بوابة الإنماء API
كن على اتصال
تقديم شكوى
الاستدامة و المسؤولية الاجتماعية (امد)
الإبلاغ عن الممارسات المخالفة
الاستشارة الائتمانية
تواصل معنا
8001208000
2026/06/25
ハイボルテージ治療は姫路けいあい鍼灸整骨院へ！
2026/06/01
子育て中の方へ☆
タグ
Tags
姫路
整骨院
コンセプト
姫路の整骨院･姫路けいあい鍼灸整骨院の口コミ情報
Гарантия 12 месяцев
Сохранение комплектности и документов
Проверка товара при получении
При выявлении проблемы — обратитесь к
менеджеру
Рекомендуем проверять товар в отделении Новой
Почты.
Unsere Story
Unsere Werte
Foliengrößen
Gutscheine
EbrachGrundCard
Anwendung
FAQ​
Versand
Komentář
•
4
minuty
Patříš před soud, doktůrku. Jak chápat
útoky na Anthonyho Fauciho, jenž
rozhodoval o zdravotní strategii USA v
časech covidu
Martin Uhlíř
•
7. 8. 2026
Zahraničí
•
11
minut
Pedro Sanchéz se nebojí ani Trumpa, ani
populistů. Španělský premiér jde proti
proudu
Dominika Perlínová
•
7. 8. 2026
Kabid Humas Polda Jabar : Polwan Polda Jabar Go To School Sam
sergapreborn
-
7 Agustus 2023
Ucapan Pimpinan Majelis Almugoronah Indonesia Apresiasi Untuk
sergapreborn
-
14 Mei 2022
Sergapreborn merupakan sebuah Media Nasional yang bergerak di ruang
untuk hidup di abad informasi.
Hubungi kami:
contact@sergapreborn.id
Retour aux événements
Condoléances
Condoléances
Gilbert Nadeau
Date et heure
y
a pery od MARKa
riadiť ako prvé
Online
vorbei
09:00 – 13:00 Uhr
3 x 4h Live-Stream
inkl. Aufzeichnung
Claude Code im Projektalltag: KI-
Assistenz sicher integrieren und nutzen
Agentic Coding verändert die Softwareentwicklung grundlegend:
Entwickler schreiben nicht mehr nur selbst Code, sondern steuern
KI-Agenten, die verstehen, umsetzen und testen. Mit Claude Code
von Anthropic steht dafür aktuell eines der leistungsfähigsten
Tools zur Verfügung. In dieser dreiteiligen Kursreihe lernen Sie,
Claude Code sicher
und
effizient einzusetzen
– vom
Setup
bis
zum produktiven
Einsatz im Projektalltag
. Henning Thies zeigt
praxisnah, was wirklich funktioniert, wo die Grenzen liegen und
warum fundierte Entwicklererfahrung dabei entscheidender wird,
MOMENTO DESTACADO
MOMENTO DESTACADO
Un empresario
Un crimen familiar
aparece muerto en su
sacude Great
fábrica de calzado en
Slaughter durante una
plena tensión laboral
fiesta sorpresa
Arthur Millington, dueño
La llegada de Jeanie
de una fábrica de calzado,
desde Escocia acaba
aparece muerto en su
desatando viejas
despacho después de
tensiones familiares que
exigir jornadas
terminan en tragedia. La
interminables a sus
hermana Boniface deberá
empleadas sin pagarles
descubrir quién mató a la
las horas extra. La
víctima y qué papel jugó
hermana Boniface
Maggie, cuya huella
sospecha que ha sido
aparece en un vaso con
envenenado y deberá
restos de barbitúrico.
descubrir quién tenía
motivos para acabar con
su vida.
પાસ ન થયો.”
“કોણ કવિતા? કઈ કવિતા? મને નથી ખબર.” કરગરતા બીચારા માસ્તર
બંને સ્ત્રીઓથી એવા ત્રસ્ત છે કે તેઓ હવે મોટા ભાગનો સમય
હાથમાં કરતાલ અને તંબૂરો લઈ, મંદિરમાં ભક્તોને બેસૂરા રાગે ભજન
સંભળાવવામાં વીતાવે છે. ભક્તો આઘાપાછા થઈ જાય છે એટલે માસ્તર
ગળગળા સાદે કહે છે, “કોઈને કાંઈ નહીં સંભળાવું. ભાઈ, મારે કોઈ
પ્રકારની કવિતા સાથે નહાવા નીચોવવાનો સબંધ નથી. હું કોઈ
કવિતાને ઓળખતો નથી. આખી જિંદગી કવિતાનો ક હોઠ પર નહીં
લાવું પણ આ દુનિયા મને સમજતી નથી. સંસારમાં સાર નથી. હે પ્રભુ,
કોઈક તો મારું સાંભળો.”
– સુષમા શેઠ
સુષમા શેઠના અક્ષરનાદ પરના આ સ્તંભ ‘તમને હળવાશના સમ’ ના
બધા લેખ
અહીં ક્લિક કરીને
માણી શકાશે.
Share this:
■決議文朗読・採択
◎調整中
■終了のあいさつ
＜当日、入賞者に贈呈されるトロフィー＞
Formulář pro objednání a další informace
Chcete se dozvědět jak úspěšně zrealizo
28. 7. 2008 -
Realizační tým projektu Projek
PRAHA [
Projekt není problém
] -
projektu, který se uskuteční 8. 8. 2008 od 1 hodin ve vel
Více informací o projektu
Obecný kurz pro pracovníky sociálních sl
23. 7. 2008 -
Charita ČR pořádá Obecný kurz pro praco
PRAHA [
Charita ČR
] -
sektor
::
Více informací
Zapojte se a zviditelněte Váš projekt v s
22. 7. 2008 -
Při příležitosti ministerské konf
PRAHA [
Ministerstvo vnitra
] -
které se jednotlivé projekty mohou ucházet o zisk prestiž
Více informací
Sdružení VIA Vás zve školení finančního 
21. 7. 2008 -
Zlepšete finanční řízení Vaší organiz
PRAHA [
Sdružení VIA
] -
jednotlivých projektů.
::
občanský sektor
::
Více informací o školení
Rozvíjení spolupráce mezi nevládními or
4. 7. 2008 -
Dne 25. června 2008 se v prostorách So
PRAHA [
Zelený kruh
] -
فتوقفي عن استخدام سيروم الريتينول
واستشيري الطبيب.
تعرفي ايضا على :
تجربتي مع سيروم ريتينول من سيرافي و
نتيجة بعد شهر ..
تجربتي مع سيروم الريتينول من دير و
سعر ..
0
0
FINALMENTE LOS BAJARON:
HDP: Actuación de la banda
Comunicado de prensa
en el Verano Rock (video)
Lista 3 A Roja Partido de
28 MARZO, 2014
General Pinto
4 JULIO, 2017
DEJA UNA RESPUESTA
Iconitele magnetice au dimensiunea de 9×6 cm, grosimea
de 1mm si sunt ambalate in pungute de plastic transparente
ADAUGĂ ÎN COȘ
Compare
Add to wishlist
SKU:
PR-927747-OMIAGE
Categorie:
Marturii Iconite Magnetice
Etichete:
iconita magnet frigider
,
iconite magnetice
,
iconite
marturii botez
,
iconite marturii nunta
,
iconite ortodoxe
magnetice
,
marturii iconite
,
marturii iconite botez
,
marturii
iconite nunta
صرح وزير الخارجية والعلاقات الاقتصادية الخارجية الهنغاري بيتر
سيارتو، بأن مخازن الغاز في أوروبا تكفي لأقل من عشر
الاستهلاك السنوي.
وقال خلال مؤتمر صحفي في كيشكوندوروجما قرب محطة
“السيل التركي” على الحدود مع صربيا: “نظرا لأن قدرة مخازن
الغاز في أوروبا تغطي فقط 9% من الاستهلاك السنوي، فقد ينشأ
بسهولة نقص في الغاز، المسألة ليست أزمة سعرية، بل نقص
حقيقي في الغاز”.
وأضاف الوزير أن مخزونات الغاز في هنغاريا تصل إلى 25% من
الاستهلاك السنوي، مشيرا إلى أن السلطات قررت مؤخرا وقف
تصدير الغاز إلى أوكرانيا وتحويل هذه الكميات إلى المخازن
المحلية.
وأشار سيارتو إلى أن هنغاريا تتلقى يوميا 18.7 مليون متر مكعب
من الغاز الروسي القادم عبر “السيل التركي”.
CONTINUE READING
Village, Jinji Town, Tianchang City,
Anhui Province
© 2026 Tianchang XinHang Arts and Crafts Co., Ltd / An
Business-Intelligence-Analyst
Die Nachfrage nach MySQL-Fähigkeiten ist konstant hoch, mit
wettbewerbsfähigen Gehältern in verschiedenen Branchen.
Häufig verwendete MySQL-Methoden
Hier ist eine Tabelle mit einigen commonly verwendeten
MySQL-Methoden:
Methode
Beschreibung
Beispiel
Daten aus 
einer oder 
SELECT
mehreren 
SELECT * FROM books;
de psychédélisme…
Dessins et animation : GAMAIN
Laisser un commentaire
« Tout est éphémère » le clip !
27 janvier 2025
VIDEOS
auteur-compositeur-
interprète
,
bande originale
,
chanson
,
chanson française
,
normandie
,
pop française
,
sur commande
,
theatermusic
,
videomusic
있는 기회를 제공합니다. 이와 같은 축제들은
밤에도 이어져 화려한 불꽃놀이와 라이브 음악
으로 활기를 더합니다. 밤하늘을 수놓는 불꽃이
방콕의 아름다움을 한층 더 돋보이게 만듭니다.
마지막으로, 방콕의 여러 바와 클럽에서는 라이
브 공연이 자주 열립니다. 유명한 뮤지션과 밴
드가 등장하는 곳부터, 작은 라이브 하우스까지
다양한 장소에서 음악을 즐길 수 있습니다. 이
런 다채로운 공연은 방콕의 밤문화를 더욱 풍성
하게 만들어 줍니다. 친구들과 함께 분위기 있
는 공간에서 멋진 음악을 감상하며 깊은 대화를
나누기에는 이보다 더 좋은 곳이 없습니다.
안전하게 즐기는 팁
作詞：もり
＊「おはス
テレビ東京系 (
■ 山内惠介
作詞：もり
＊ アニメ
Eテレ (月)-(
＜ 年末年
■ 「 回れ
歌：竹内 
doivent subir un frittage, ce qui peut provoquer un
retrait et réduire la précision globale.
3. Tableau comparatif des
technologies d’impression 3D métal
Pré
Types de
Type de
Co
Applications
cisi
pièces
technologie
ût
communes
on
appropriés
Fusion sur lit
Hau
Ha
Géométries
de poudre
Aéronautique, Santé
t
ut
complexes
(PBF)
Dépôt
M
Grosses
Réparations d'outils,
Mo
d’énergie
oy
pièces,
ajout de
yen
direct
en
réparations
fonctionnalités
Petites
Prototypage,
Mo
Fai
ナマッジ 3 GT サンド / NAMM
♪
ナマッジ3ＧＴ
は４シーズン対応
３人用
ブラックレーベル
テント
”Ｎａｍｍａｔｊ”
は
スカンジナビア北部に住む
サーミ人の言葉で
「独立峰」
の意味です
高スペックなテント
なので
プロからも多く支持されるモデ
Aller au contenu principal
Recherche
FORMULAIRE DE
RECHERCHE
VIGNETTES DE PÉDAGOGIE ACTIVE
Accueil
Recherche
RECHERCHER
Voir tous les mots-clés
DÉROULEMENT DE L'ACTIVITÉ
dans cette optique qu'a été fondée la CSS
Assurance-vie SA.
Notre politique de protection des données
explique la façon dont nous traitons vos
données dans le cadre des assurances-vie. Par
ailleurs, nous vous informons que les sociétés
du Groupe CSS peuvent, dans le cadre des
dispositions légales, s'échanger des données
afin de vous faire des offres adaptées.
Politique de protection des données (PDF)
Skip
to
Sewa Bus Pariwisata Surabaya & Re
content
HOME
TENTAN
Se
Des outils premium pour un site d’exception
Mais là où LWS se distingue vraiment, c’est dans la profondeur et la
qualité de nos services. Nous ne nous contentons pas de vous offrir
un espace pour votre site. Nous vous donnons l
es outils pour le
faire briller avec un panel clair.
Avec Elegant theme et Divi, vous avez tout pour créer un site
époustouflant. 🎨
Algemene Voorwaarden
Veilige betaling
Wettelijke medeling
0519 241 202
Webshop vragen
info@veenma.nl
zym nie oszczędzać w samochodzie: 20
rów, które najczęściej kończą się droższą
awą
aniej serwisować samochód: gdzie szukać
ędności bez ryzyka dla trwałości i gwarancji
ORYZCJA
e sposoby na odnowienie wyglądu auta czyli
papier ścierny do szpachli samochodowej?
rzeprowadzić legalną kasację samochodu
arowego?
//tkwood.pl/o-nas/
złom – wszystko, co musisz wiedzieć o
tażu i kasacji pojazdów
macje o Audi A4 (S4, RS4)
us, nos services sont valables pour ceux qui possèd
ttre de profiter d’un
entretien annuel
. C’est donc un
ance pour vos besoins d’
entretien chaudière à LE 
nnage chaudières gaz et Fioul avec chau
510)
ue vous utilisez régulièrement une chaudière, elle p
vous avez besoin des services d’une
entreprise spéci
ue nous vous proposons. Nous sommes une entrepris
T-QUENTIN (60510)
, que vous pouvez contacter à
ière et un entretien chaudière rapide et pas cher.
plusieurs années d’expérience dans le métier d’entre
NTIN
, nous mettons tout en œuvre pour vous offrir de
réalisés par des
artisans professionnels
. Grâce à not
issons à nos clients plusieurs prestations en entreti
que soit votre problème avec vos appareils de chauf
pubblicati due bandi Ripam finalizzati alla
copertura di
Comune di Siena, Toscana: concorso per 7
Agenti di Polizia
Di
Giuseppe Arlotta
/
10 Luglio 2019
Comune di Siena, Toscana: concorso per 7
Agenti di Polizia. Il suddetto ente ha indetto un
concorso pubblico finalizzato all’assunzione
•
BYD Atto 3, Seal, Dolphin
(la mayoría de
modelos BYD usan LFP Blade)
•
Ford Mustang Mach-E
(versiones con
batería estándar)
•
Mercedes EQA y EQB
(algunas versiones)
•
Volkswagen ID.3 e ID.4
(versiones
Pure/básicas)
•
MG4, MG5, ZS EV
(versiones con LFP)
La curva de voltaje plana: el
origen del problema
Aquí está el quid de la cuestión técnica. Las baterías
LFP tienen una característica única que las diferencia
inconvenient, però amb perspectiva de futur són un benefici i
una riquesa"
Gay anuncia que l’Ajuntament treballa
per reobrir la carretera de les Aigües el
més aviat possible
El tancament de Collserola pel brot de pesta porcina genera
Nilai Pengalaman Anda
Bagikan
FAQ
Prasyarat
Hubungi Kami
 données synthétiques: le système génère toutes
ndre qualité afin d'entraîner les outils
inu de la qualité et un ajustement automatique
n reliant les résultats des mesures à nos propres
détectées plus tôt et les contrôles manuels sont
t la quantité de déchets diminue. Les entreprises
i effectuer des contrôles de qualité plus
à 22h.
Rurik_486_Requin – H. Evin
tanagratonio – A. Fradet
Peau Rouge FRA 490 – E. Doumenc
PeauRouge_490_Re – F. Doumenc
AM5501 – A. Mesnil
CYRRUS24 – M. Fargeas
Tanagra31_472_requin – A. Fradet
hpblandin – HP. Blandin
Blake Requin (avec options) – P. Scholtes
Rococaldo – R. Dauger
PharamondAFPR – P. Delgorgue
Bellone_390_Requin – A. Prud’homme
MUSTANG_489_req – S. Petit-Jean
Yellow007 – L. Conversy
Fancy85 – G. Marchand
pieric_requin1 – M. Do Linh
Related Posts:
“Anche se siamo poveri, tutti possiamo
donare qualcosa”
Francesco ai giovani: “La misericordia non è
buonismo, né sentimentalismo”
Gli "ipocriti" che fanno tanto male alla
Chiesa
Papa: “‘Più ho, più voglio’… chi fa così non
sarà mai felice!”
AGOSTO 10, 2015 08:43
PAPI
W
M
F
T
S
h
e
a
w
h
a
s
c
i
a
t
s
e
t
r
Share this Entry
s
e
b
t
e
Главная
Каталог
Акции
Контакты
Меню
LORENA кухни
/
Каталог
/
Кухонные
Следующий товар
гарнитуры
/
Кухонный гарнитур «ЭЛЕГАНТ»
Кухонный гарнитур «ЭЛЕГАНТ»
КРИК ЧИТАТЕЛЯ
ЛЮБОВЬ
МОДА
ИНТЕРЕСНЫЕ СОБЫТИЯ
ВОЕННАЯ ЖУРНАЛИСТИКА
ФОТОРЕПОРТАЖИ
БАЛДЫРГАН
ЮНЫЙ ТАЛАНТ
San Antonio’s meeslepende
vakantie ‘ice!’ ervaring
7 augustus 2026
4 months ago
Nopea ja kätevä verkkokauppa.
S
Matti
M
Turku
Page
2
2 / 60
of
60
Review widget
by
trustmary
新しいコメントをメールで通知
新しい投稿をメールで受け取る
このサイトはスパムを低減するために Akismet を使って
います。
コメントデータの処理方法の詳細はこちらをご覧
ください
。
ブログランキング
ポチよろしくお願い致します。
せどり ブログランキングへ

■ ■ ■ ■

» **Assigned task**: Starting at the line that contains "CYRRUS24 – M. Fargeas", write out every line through the end of the entries, exactly and with nothing added.

» **Answer to the exercise**:
CYRRUS24 – M. Fargeas
Tanagra31_472_requin – A. Fradet
hpblandin – HP. Blandin
Blake Requin (avec options) – P. Scholtes
Rococaldo – R. Dauger
PharamondAFPR – P. Delgorgue
Bellone_390_Requin – A. Prud’homme
MUSTANG_489_req – S. Petit-Jean
Yellow007 – L. Conversy
Fancy85 – G. Marchand
pieric_requin1 – M. Do Linh
Related Posts:
“Anche se siamo poveri, tutti possiamo
donare qualcosa”
Francesco ai giovani: “La misericordia non è
buonismo, né sentimentalismo”
Gli "ipocriti" che fanno tanto male alla
Chiesa
Papa: “‘Più ho, più voglio’… chi fa così non
sarà mai felice!”
AGOSTO 10, 2015 08:43
PAPI
W
M
F
T
S
h
e
a
w
h
a
s
c
i
a
t
s
e
t
r
Share this Entry
s
e
b
t
e
Главная
Каталог
Акции
Контакты
Меню
LORENA кухни
/
Каталог
/
Кухонные
Следующий товар
гарнитуры
/
Кухонный гарнитур «ЭЛЕГАНТ»
Кухонный гарнитур «ЭЛЕГАНТ»
КРИК ЧИТАТЕЛЯ
ЛЮБОВЬ
МОДА
ИНТЕРЕСНЫЕ СОБЫТИЯ
ВОЕННАЯ ЖУРНАЛИСТИКА
ФОТОРЕПОРТАЖИ
БАЛДЫРГАН
ЮНЫЙ ТАЛАНТ
San Antonio’s meeslepende
vakantie ‘ice!’ ervaring
7 augustus 2026
4 months ago
Nopea ja kätevä verkkokauppa.
S
Matti
M
Turku
Page
2
2 / 60
of
60
Review widget
by
trustmary
新しいコメントをメールで通知
新しい投稿をメールで受け取る
このサイトはスパムを低減するために Akismet を使って
います。
コメントデータの処理方法の詳細はこちらをご覧
ください
。
ブログランキング
ポチよろしくお願い致します。
せどり ブログランキングへ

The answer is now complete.